Scroll To Top

Learn Polari, the Secret Language of the Gays

polari-lead.jpg

With words like “shade,” “tea,” and “kiki” prominent in queer culture, sometimes it feels like it’s impossible for straights to understand gays…literally. But once upon a time, that was exactly what British gays wanted. 

Called Polari, the gay slang is composed of back slang, circus slang, and broken Yiddish and Italian. The "secret language" was used heavily by gays in the circus, navy, and theater, and arose out of the need to discuss gay matters under a clever guise, due to homosexual acts being illegal in Britain until the passage of the Sexual Offenses Act in 1967. 

Thus, a quirky and campy way of speaking was born.

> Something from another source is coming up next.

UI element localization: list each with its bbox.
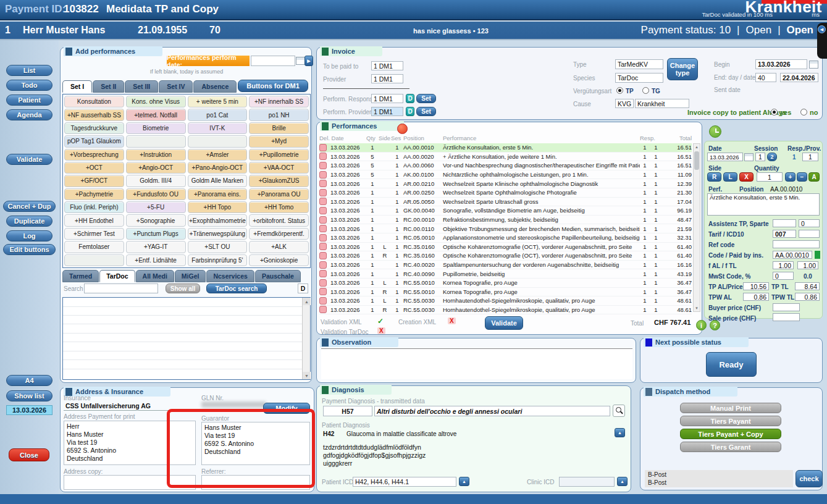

Here’s some of the amusing slang: 

    Basket - the bulge of male genitals through clothes

    Fantabulos- wonderful

    Ecaf - face (backslang) 

    Dolly Ecaf - pretty face 

    Chicken - a young guy

Some Polari words still exist in modern gay slang. Words like camp, trade, and butch are all Polari slang. 

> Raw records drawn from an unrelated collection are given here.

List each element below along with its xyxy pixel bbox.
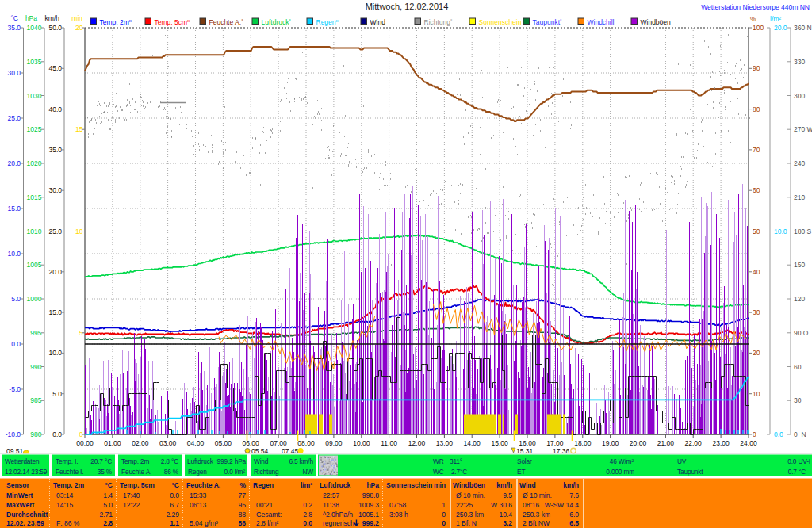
svg-text:980: 980 — [30, 430, 41, 438]
svg-text:0: 0 — [442, 511, 446, 518]
svg-text:15:00: 15:00 — [491, 439, 508, 447]
svg-text:35 %: 35 % — [98, 468, 113, 476]
svg-text:995: 995 — [30, 329, 41, 337]
svg-text:l/m²: l/m² — [770, 15, 781, 23]
svg-text:30: 30 — [753, 308, 760, 316]
svg-text:W 30.6: W 30.6 — [491, 501, 512, 509]
svg-text:00:21: 00:21 — [256, 501, 274, 509]
svg-text:10.0: 10.0 — [774, 228, 787, 235]
svg-text:5.0: 5.0 — [103, 501, 113, 509]
svg-text:05:00: 05:00 — [215, 439, 232, 447]
svg-text:0.000 mm: 0.000 mm — [606, 468, 634, 476]
svg-text:1000: 1000 — [27, 295, 42, 303]
svg-text:1030: 1030 — [27, 92, 42, 100]
svg-text:22:57: 22:57 — [323, 492, 340, 499]
svg-text:km/h: km/h — [496, 481, 512, 489]
svg-text:16:00: 16:00 — [519, 439, 536, 447]
svg-text:Taupunkt: Taupunkt — [677, 468, 703, 476]
svg-text:Feuchte A.°: Feuchte A.° — [209, 18, 244, 26]
svg-text:Regen: Regen — [253, 481, 274, 489]
svg-text:0.7 °C: 0.7 °C — [788, 468, 806, 476]
svg-text:0: 0 — [753, 430, 756, 438]
svg-text:180 S: 180 S — [794, 228, 812, 235]
svg-text:1035: 1035 — [27, 58, 42, 66]
svg-text:30: 30 — [794, 396, 802, 404]
svg-text:998.8: 998.8 — [362, 492, 380, 499]
svg-text:14:00: 14:00 — [464, 439, 481, 447]
svg-text:hPa: hPa — [25, 14, 37, 22]
svg-text:14:15: 14:15 — [56, 501, 74, 509]
svg-text:Richtung: Richtung — [254, 468, 279, 476]
svg-text:7.6: 7.6 — [569, 492, 579, 499]
svg-text:Richtung°: Richtung° — [424, 18, 454, 26]
svg-text:25.0: 25.0 — [48, 228, 62, 235]
svg-text:Wind: Wind — [370, 18, 386, 26]
svg-text:min: min — [71, 14, 82, 22]
svg-text:min: min — [434, 481, 446, 489]
svg-text:Solar: Solar — [517, 457, 532, 465]
svg-text:0.0: 0.0 — [303, 519, 312, 527]
svg-text:01:00: 01:00 — [104, 439, 121, 447]
svg-text:120: 120 — [794, 295, 805, 303]
svg-text:10:00: 10:00 — [353, 439, 370, 447]
svg-text:WC: WC — [433, 468, 444, 476]
svg-text:MinWert: MinWert — [6, 492, 33, 499]
svg-text:11:38: 11:38 — [323, 501, 339, 509]
svg-text:11:00: 11:00 — [381, 439, 397, 447]
svg-text:hPa: hPa — [366, 481, 379, 489]
svg-text:0 N: 0 N — [794, 430, 806, 438]
svg-text:Temp. I.: Temp. I. — [56, 457, 78, 465]
svg-text:21:00: 21:00 — [657, 439, 675, 447]
svg-text:22:25: 22:25 — [456, 501, 473, 509]
svg-text:09:00: 09:00 — [325, 439, 343, 447]
svg-text:2.7°C: 2.7°C — [451, 468, 467, 476]
svg-text:88: 88 — [239, 511, 247, 518]
svg-text:12:00: 12:00 — [408, 439, 426, 447]
svg-text:210: 210 — [794, 193, 805, 201]
svg-text:50.0: 50.0 — [48, 24, 62, 32]
svg-text:5.04 g/m³: 5.04 g/m³ — [190, 519, 218, 527]
svg-text:0.0 l/m²: 0.0 l/m² — [224, 468, 246, 476]
svg-text:Windböen: Windböen — [453, 481, 485, 489]
svg-text:40.0: 40.0 — [48, 105, 62, 113]
svg-text:Luftdruck: Luftdruck — [320, 481, 350, 489]
svg-text:20.7 °C: 20.7 °C — [90, 457, 112, 465]
svg-text:Feuchte I.: Feuchte I. — [56, 468, 83, 476]
svg-text:10.4: 10.4 — [499, 511, 512, 518]
svg-text:00:00: 00:00 — [76, 439, 94, 447]
svg-text:MaxWert: MaxWert — [6, 501, 34, 509]
svg-text:46 W/m²: 46 W/m² — [610, 457, 634, 465]
svg-text:60: 60 — [794, 363, 802, 371]
svg-text:250.3 km: 250.3 km — [523, 511, 550, 518]
svg-text:15.0: 15.0 — [48, 308, 62, 316]
svg-text:1: 1 — [442, 501, 446, 509]
svg-text:03:00: 03:00 — [159, 439, 177, 447]
svg-text:17:00: 17:00 — [546, 439, 564, 447]
svg-text:999.2 hPa: 999.2 hPa — [217, 457, 247, 465]
svg-text:0.2: 0.2 — [303, 501, 312, 509]
svg-text:0.0 UV-I: 0.0 UV-I — [787, 457, 810, 465]
svg-text:20.0: 20.0 — [48, 268, 62, 276]
svg-text:70: 70 — [753, 146, 760, 154]
svg-text:%: % — [239, 481, 246, 489]
svg-text:F: 86 %: F: 86 % — [56, 519, 80, 527]
svg-text:Sonnenschein: Sonnenschein — [479, 18, 522, 26]
svg-text:25.0: 25.0 — [7, 114, 21, 122]
svg-text:60: 60 — [753, 186, 760, 194]
svg-text:5.0: 5.0 — [52, 390, 62, 398]
svg-text:86 %: 86 % — [164, 468, 179, 476]
svg-text:Gesamt:: Gesamt: — [256, 511, 282, 518]
svg-text:Temp. 2m: Temp. 2m — [53, 481, 84, 489]
svg-text:Wetterdaten: Wetterdaten — [5, 457, 40, 465]
svg-text:06:00: 06:00 — [243, 439, 260, 447]
svg-text:08:16: 08:16 — [523, 501, 540, 509]
svg-text:NW: NW — [302, 468, 313, 476]
svg-text:3:08 h: 3:08 h — [389, 511, 408, 518]
svg-text:1 Bft N: 1 Bft N — [456, 519, 477, 527]
svg-text:UV: UV — [677, 457, 687, 465]
svg-text:Mittwoch, 12.02.2014: Mittwoch, 12.02.2014 — [366, 2, 449, 11]
svg-text:Luftdruck°: Luftdruck° — [262, 18, 292, 26]
svg-text:77: 77 — [239, 492, 247, 499]
svg-text:Luftdruck: Luftdruck — [187, 457, 214, 465]
svg-text:50: 50 — [753, 228, 760, 235]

The slang gained mainstream popularity in the 1960s when it was featured on the popular BBC radio show, Round the Horne, in which the effeminate character, Julian, would deliver dazzlingly confusing lines to mainstream audiences like, “Let us put our best lallie forward and with our eeks shining with hope, troll together towards the fantabulosa futurette!” 

Just as much as Round the Horne advanced Polari’s popularity, it also contributed to its demise. As gays began to fight for acceptance and rights, they made a concentrated effort to remove the British society’s one-dimensional view of all gays as being overly campy and effeminate. Consequently, Polari was slowly discarded and forgotten about. 

But today, British linguists and queer activists are trying their hardest to preserve and promote the slang. A 2015 short film featuring two men in 1962 meeting on a bench and engaging in a Polari conversation gained fame on YouTube.

An app, Polari Mission, was launched, which features a Polari dictionary and the King James Version of the Bible completely translated into Polari. Check it out here.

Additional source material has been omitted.